En Afrique, les quelques pays qui accueillent des serveurs pourraient s’inspirer de cette mesure, mais ils sont peu nombreux. « Quoi qu’il en soit, une solution sera trouvée, ce n’est qu’une question de temps », estime Kouamé.
Course contre la montre au Maroc
Guerraoui Filali confirme l’existence de cette course contre la montre au Maroc, où Google et Facebook capteraient 60 % des revenus publicitaires en ligne : « La mutation numérique de la société marocaine favorise le développement rapide des Gafam, explique-t-il. Le royaume compte plus de 10 millions d’abonnés au réseau bleu Facebook. Fin 2017, son marché publicitaire digital dépassait 550 millions de dirhams (50 millions d’euros). D’où la nécessité d’accélérer la taxation des entreprises concernées. Une commission a été conjointement créée en début d’année par l’Office des changes et la direction générale des impôts pour réfléchir au problème. »
Comme tout le monde en Afrique, les Marocains prennent néanmoins bien soin de ne pas faire fuir les géants du Net, moteurs de la transformation digitale et investisseurs de tout premier plan (laboratoires de recherche, infrastructures, etc.). En Ouganda, l’annonce de Musevini a immédiatement provoqué une virulente réaction de Facebook par la voix de Kojo Boakye, son responsable des affaires publiques en Afrique, qui a carrément menacé de mettre un terme à tous ses investissements en Ouganda, y compris à son projet d’extension de la fibre optique sur 770 km, dans l’hypothèse où cette taxe serait maintenue.

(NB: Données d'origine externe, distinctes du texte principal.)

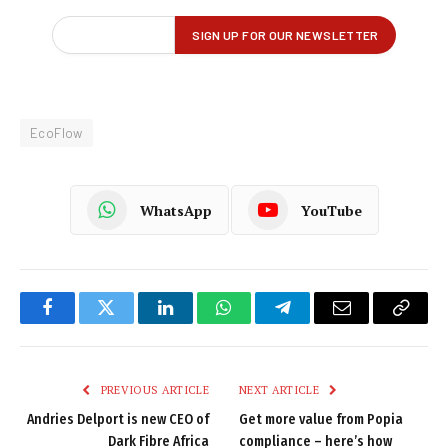
EcoFlow
WhatsApp
YouTube
Facebook
Twitter
LinkedIn
WhatsApp
Telegram
Email
Copy
Link
PREVIOUS ARTICLE
NEXT ARTICLE
Andries Delport is new CEO of
Get more value from Popia
Dark Fibre Africa
compliance – here’s how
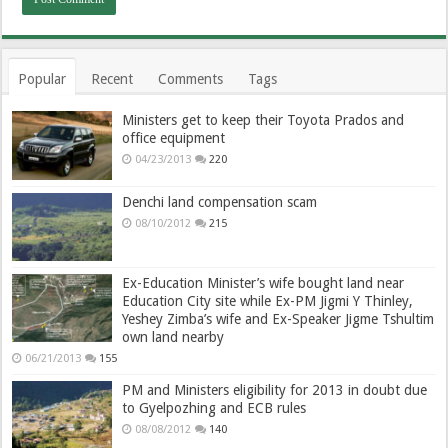
Popular
Recent
Comments
Tags
Ministers get to keep their Toyota Prados and
office equipment
04/23/2013
220
Denchi land compensation scam
08/10/2012
215
Ex-Education Minister’s wife bought land near
Education City site while Ex-PM Jigmi Y Thinley,
Yeshey Zimba’s wife and Ex-Speaker Jigme Tshultim
own land nearby
06/21/2013
155
PM and Ministers eligibility for 2013 in doubt due
to Gyelpozhing and ECB rules
08/08/2012
140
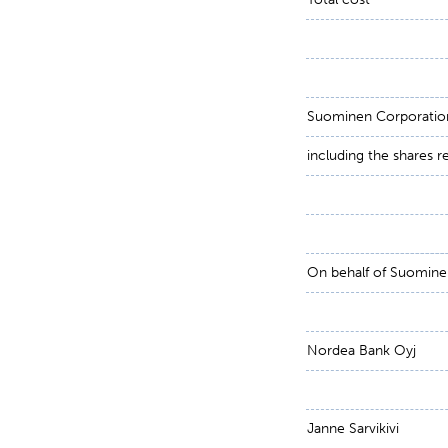
Suominen Corporation
including the shares 
On behalf of Suomine
Nordea Bank Oyj
Janne Sarvikivi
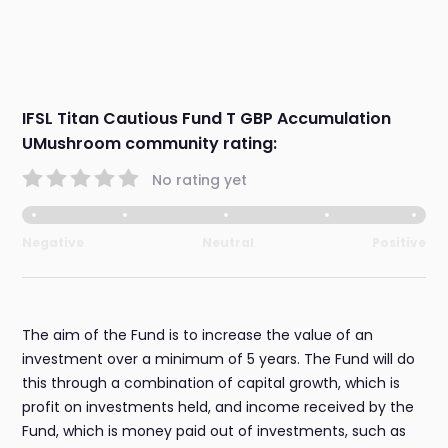
IFSL Titan Cautious Fund T GBP Accumulation
UMushroom community rating:
No rating yet
Negative
Neutral
Positive
The aim of the Fund is to increase the value of an
investment over a minimum of 5 years. The Fund will do
this through a combination of capital growth, which is
profit on investments held, and income received by the
Fund, which is money paid out of investments, such as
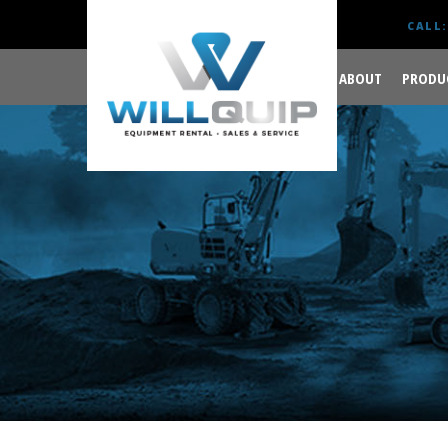
CALL:
ABOUT
PRODU
GET YOUR JOB DONE
RIGHT.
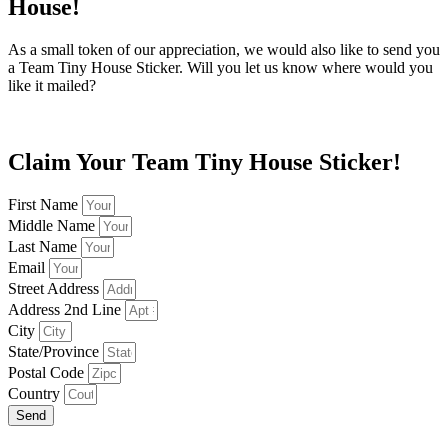
House!
As a small token of our appreciation, we would also like to send you
a Team Tiny House Sticker. Will you let us know where would you
like it mailed?
Claim Your Team Tiny House Sticker!
First Name
Middle Name
Last Name
Email
Street Address
Address 2nd Line
City
State/Province
Postal Code
Country
Send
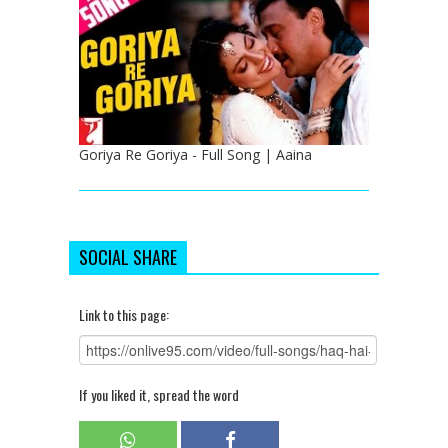
Goriya Re Goriya - Full Song | Aaina
SOCIAL SHARE
Link to this page:
If you liked it, spread the word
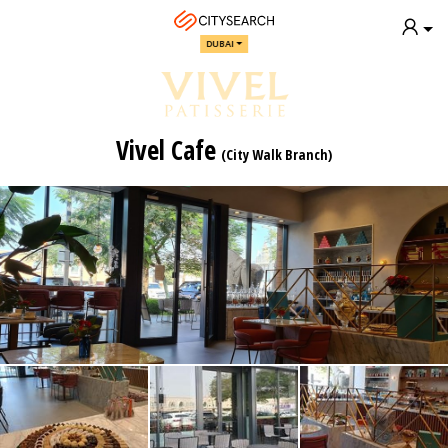
DUBAI
Vivel Cafe
(City Walk Branch)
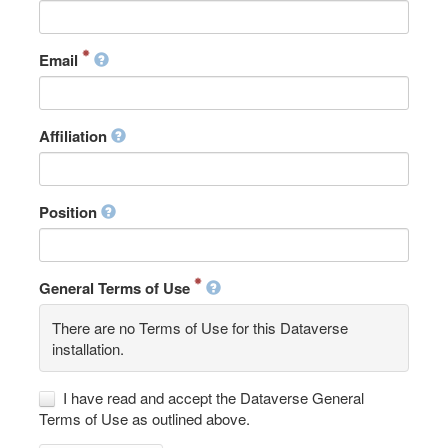
Email
Affiliation
Position
General Terms of Use
There are no Terms of Use for this Dataverse
installation.
I have read and accept the Dataverse General
Terms of Use as outlined above.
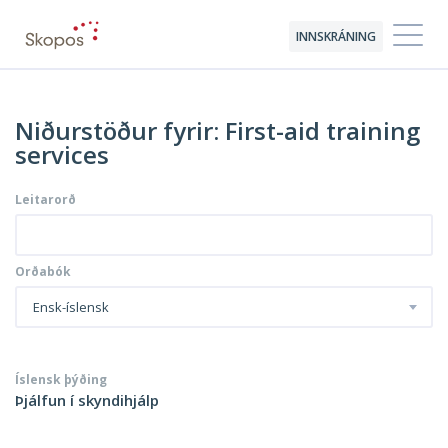
INNSKRÁNING
Niðurstöður fyrir: First-aid training
services
Leitarorð
Orðabók
Ensk-íslensk
Íslensk þýðing
Þjálfun í skyndihjálp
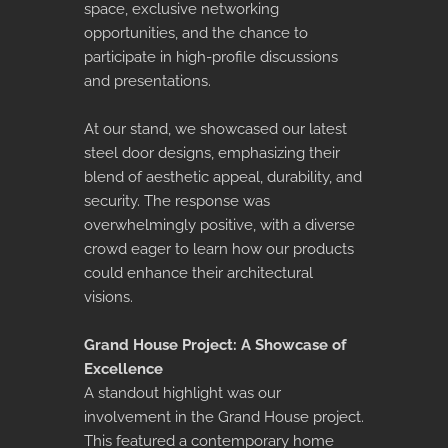
space, exclusive networking
opportunities, and the chance to
participate in high-profile discussions
and presentations.
At our stand, we showcased our latest
steel door designs, emphasizing their
blend of aesthetic appeal, durability, and
security. The response was
overwhelmingly positive, with a diverse
crowd eager to learn how our products
could enhance their architectural
visions.
Grand House Project: A Showcase of
Excellence
A standout highlight was our
involvement in the Grand House project.
This featured a contemporary home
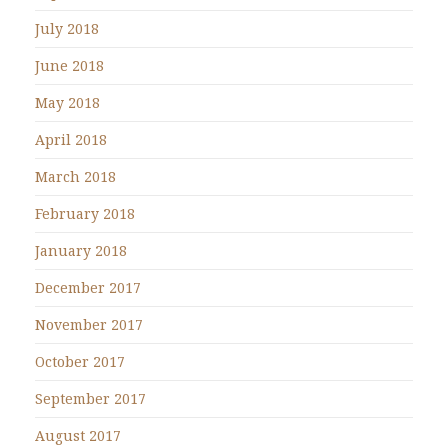
July 2018
June 2018
May 2018
April 2018
March 2018
February 2018
January 2018
December 2017
November 2017
October 2017
September 2017
August 2017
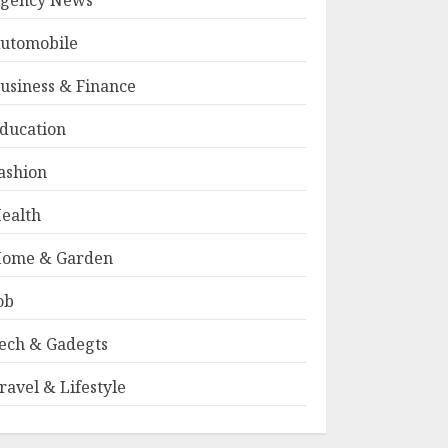
gency News
utomobile
usiness & Finance
ducation
ashion
ealth
ome & Garden
ob
ech & Gadegts
ravel & Lifestyle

Pourquoi le Maroc veut taxer Airbnb
Il n’y a pas que les Gafam ! À partir de 2019, les autorités marocaines instaureront une taxe sur les sites de réservation de logements de vacances et de chambres d’hôtels. Dans leur viseur (notamment), Airbnb, bien sûr, mais aussi Booking.com. Aujourd’hui, un vide juridique interdit de prélever un impôt sur les activités de ces géants du numérique. Les autorités entendent donc explorer une nouvelle piste : taxer les locations de vacances proposées sur ces plateformes.
De quelle manière ? Rien n’est encore très précis. On sait néanmoins que les fonctionnaires de l’administration fiscale, les inspecteurs des hôtels et les informateurs du ministère de l’Intérieur devront travailler ensemble pour faire appliquer cette nouvelle mesure. C’est ce qu’a déclaré à Bloomberg, en avril, Mehdi Taleb, le directeur central chargé de la réglementation, de la qualité et du développement au ministère du Tourisme.
L’industrie touristique traditionnelle en danger
En forte progression au Maroc, les réservations de logements de vacances via le site Airbnb causent beaucoup de tort à l’industrie touristique traditionnelle (hôtellerie et agences de voyages, entre autres). Selon les chiffres officiels, 60 % des 10 millions de visiteurs que le pays accueille annuellement organisent leurs voyages par le biais des plateformes de réservation. Et quelque vingt mille foyers mettent leur(s) maison(s) en location sur le site américain. Pour l’État et les acteurs locaux, le manque à gagner est important. Il s’agit donc à présent de rééquilibrer la balance.